FOCUS, Palm: I-526 Extension is a huge boondoggle

By Fred Palm, contributing editor  |  The S.C. Joint Bond Review Committee last week sent Charleston County’s funding application to extend Interstate 526  to a four-person subcommittee to provide the due diligence of the facts of the financing.  Why? Because years of skittish details about the project just do not fly.

Core issue

The basic problem that caused the delay by the Joint Bond Review Committee is found in the half-truths, equivocations, shell games, bait and switch, balderdash and peekaboo funding sources draped with inchoate statements about other displaced projects from  the majority of Charleston County Council that backs the I-526 extension (I-526X).  Through  proposed no-see-em fiscal sleights of hand, the council’s Majority of Five offers to push through this incredibly expensive highway with zero contingency built off of a well-founded cost estimate because at its root, the extension is unjustifiable.

Risk, risky and even riskier when you dig

There is not any stable financing plan for fully building and completing the I-526X by 2030, including the many contingencies for the unknowns. A 30-year bond, normally used for major highway construction. is infeasible as the deal is structured because no rational lender would offer us money for 30 years when we lack a flood protection plan, from a community with its risky valuable real estate assets at the shore and floodplain to back it up. It is a roll of the dice for them.

Life has unknowns; Major Interstate highway financing should not

As currently envisioned, the allocation of the total unknown dollars for the I-526X project costs minus the $420 million that the project would get from the State Infrastructure Bank (SIB) yields an unknown bill of untold millions of dollars to county taxpayers.  This is a big deal because it would be the most expensive highway built in our state. All of these unknowns are what financial risk looks like when left unaddressed. It is scary and ugly. Our I-526X financing plan is not even a fiction. Even a fiction has numbers; this one has not enough.

Charleston County taxpayers get 100 percent of the risk; the state gets 0 percent

With this project as it stands now, all Charleston County taxpayers take on the risks of the unknown:  Bottomless inflation, tariffs, overrun expenses, delay costs, unidentified field conditions, legal fees, change orders and corruption — plus now-higher base interest and interest increases. Ignoring the flood risk or not developing suitable protection plans, concurrent with this highway decision, means the highway completion is further challenged.

Profile in courage needed

The Joint Bond Review subcommittee now charged with reviewing this project hopefully will see through this fakery deserving of a loud public censure of the Charleston County Majority of Five. We in Charleston look to the only local person on the newly-appointed committee of state legislators, our state Rep. Leon Stavrinakis. The Charleston County Majority of Five have dealt him a lousy hand to play because our council failed to address the financing of I-526X responsibly and honestly.

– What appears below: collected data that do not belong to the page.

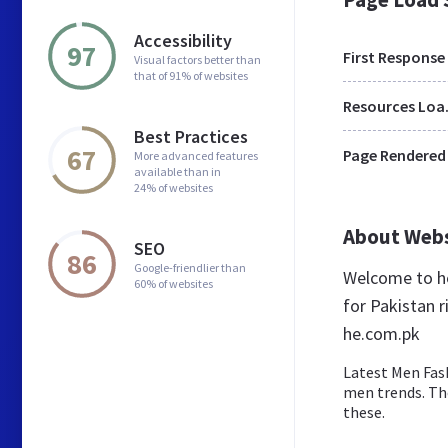
Accessibility
97
First Response
Visual factors better than
that of 91% of websites
Res
Best Practices
67
Page Rendered
More advanced features
available than in
24% of websites
About Web
SEO
86
Google-friendlier than
Welcome to he
60% of websites
for Pakistan r
he.com.pk
Latest Men Fas
men trends. The
these.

Stavrinakis can choose the more general welfare and common good of all Charleston County taxpayers. Here is his challenge. Stavrinakis can step up to the big plate of all of Charleston County’s taxpayers and act in their interest. That will take incredible courage of historic proportions. Or he can choose the little plate to serve the narrow confines of his elected constituency, requiring only complicity. My money is on the integrity and courage of Representative Stavrinakis.

Plan out to 2030

Responsible stewardship of our tax dollars requires that County Council must develop realistic projections of inflows and outflows for its entire capital program to 2030 that includes mass transit, flood protections (that will take decades) and the massive I-526X project that is the most expensive highway ever built in South Carolina, the bulk paid for by a county of only 200,000 households. Saddle the county taxpayers with big overruns charges and watch those appraised values of our real estate tumble faster than a Charleston hurricane evacuation.

Bottom line

For a moment, we avoided the hallmark of yet another historical, societal and policy blunder of our governance likely to be called the Highway to Ruin.  All taxpayers have the right to expect honest services from all of their elected officials acting singly or in a body and that is the best outcome for our common good, difficult as it will be here.

Time and tide wait not.

Fred Palm of Edisto Island is a retired professor of oversight and investigations at the John Jay College School of Public Management and a former executive director of the Association of Inspectors General. He writes about the Common Good.